== WORK ITEM ==
Write exactly, with no line omitted or added, the span beginning at the line that holds "See the attached" and ending at the last line of the records.

-- Opening Marker --

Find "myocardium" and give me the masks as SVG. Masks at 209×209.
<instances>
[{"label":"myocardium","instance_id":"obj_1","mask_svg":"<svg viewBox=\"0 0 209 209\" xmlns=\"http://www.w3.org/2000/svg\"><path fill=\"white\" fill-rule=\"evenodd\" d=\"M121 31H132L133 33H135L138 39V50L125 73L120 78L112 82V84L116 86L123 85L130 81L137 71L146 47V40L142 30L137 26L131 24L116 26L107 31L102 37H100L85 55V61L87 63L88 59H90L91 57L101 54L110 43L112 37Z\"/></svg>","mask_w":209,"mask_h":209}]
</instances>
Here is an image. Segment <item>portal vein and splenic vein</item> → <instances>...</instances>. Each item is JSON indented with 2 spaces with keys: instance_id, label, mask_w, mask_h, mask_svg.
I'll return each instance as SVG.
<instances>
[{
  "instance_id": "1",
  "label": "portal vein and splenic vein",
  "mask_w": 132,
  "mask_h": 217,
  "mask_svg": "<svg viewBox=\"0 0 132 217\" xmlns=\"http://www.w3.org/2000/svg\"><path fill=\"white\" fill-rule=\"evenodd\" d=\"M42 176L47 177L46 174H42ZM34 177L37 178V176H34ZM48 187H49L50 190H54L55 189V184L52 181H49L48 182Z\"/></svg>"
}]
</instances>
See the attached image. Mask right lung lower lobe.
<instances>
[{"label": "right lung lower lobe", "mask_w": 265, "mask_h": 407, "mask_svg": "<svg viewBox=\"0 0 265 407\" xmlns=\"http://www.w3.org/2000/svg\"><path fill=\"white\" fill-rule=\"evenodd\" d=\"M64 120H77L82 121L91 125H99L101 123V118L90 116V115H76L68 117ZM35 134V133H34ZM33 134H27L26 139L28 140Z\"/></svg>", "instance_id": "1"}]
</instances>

-- Closing Marker --

== SOLUTION FOR THIS TASK ==
See the attached image. Mask right lung lower lobe.
<instances>
[{"label": "right lung lower lobe", "mask_w": 265, "mask_h": 407, "mask_svg": "<svg viewBox=\"0 0 265 407\" xmlns=\"http://www.w3.org/2000/svg\"><path fill=\"white\" fill-rule=\"evenodd\" d=\"M64 120H77L82 121L91 125H99L101 123V118L90 116V115H76L68 117ZM35 134V133H34ZM33 134H27L26 139L28 140Z\"/></svg>", "instance_id": "1"}]
</instances>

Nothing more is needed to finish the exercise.